- 2026/05/18 掲載
SNS時代の会社、守れてる? 1355社調査で7割が社員投稿ルールなしと判明
企業の7割が従業員の個人SNS利用に関する社内ルールを未整備
調査は2026年5月8日から12日にかけてインターネットで実施され、1355社から有効回答を得た。自社の従業員が個人として利用するSNSにおいて、企業の社会的信用を毀損する発信を制限する社内ルールがあるか尋ねた結果、ルールがあると回答した企業は全体の2割強であった。具体的な取り組みとして、就業規則に情報漏洩防止や服務規律の規定を設けたり、社内行動規範に基づきリスク教育を行ったりする事例が挙げられている。接客業などでは就業中のスマートフォンを特段の事情がない限りロッカー等に保管させる企業もある。また現時点でルールはないものの、中途社員採用時の教育においてSNSに関する説明を実施している事例も確認されている。ルールはないが検討中とする企業は36.8%、ルールを設ける予定はないとする企業は32.0%に上り、両者を合わせると約7割の企業でルールが未整備の状態にある。

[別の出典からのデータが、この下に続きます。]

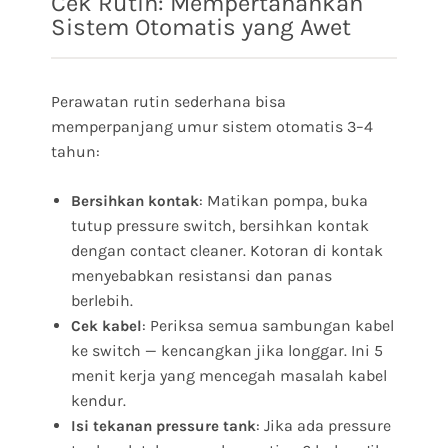
Cek Rutin: Mempertahankan
Sistem Otomatis yang Awet
Perawatan rutin sederhana bisa
memperpanjang umur sistem otomatis 3–4
tahun:
: Matikan pompa, buka
Bersihkan kontak
tutup pressure switch, bersihkan kontak
dengan contact cleaner. Kotoran di kontak
menyebabkan resistansi dan panas
berlebih.
: Periksa semua sambungan kabel
Cek kabel
ke switch — kencangkan jika longgar. Ini 5
menit kerja yang mencegah masalah kabel
kendur.
: Jika ada pressure
Isi tekanan pressure tank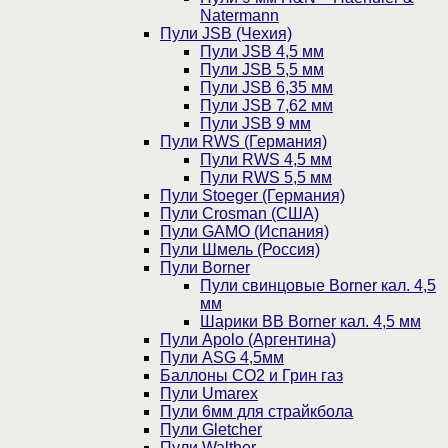
Natermann
Пули JSB (Чехия)
Пули JSB 4,5 мм
Пули JSB 5,5 мм
Пули JSB 6,35 мм
Пули JSB 7,62 мм
Пули JSB 9 мм
Пули RWS (Германия)
Пули RWS 4,5 мм
Пули RWS 5,5 мм
Пули Stoeger (Германия)
Пули Crosman (США)
Пули GAMO (Испания)
Пули Шмель (Россия)
Пули Borner
Пули свинцовые Borner кал. 4,5
мм
Шарики BB Borner кал. 4,5 мм
Пули Apolo (Аргентина)
Пули ASG 4,5мм
Баллоны CO2 и Грин газ
Пули Umarex
Пули 6мм для страйкбола
Пули Gletcher
Пули Walther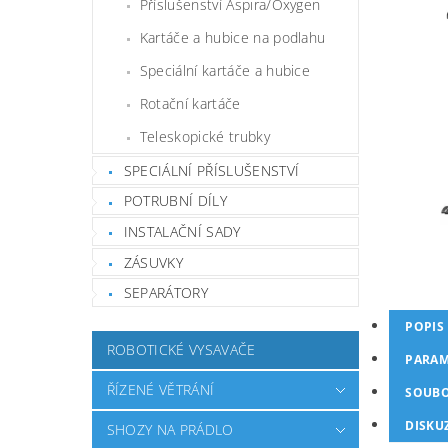
Příslušenství Aspira/Oxygen
Kartáče a hubice na podlahu
Speciální kartáče a hubice
Rotační kartáče
Teleskopické trubky
SPECIÁLNÍ PŘÍSLUŠENSTVÍ
POTRUBNÍ DÍLY
INSTALAČNÍ SADY
ZÁSUVKY
SEPARÁTORY
POPIS
ROBOTICKÉ VYSAVAČE
PARAM
ŘÍZENÉ VĚTRÁNÍ
SOUB
DISKU
SHOZY NA PRÁDLO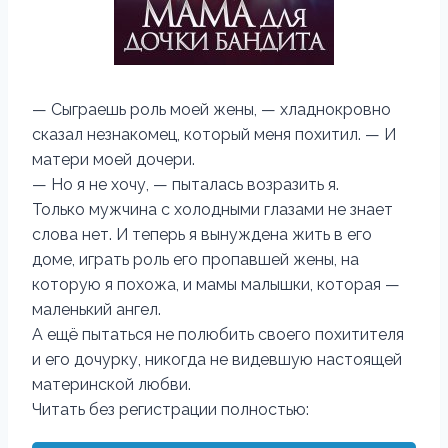
— Сыграешь роль моей жены, — хладнокровно
сказал незнакомец, который меня похитил. — И
матери моей дочери.
— Но я не хочу, — пыталась возразить я.
Только мужчина с холодными глазами не знает
слова нет. И теперь я вынуждена жить в его
доме, играть роль его пропавшей жены, на
которую я похожа, и мамы малышки, которая —
маленький ангел.
А ещё пытаться не полюбить своего похитителя
и его дочурку, никогда не видевшую настоящей
материнской любви.
Читать без регистрации полностью:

未整備の背景として、指導だけでは不十分なためルール作りを検討しているという声がある。同時に、制限と自主性の線引きが難しく自主性を尊重したいと考える企業もある。ルールを設けても抑止力が期待できないという意見や、細かなルールを作っても素直に従ってもらえるか不安視する声のほか、ルールを制定しても管理しきれるか懸念する声も寄せられている。

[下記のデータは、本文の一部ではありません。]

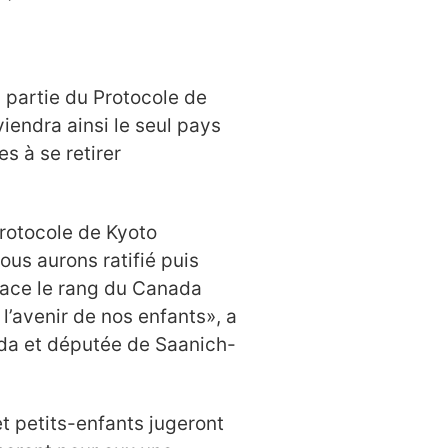
 partie du Protocole de
endra ainsi le seul pays
s à se retirer
Protocole de Kyoto
ous aurons ratifié puis
nace le rang du Canada
l’avenir de nos enfants», a
ada et députée de Saanich-
et petits-enfants jugeront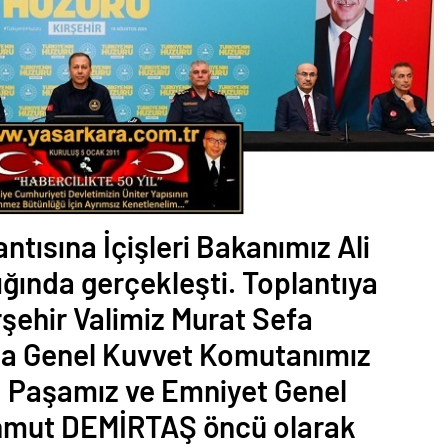
ntısına İçişleri Bakanımız Ali
ğında gerçekleşti. Toplantıya
rşehir Valimiz Murat Sefa
 Genel Kuvvet Komutanımız
 Paşamız ve Emniyet Genel
hmut DEMİRTAŞ öncü olarak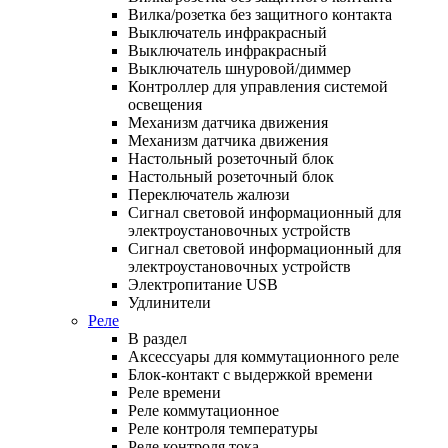
Вилка/розетка без защитного контакта
Выключатель инфракрасный
Выключатель инфракрасный
Выключатель шнуровой/диммер
Контроллер для управления системой
освещения
Механизм датчика движения
Механизм датчика движения
Настольный розеточный блок
Настольный розеточный блок
Переключатель жалюзи
Сигнал световой информационный для
электроустановочных устройств
Сигнал световой информационный для
электроустановочных устройств
Электропитание USB
Удлинители
Реле
В раздел
Аксессуары для коммутационного реле
Блок-контакт с выдержкой времени
Реле времени
Реле коммутационное
Реле контроля температуры
Реле контроля тока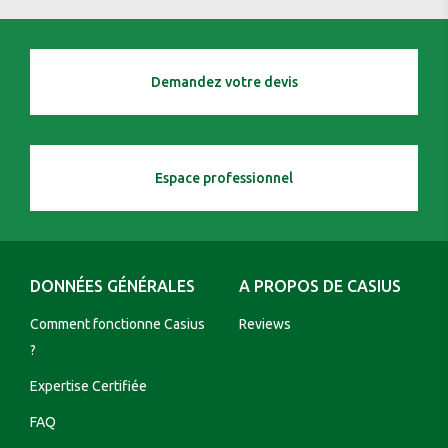
Demandez votre devis
Espace professionnel
DONNÉES GÉNÉRALES
A PROPOS DE CASIUS
Comment fonctionne Casius
Reviews
?
Expertise Certifiée
FAQ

企業規模別に見ると対応の差は顕著に表れている。大企業では過半数の50.5%がルールがあると回答したのに対し、小規模企業では9.8%と1割を下回った。ルールを設ける予定はないとする割合も小規模企業で43.0%に達し、大企業の17.2%と大きな開きがある。業界別では一般消費者との接点が多いサービス業においてルールを策定している割合が27.9%と比較的高い傾向にある。
SNSを通じた機密情報の漏洩や不適切な投稿による炎上は売り上げや採用に打撃を与える経営リスクとなり得る。現状では企業規模や業界によって対策の進行度にばらつきがあり、特に小規模企業において対応の遅れが見られる。個人の倫理観に委ねるだけでなく、従業員のプライバシーに配慮しつつ具体的な指針を示し、組織を守る防衛策を早急に講じることが課題となっている。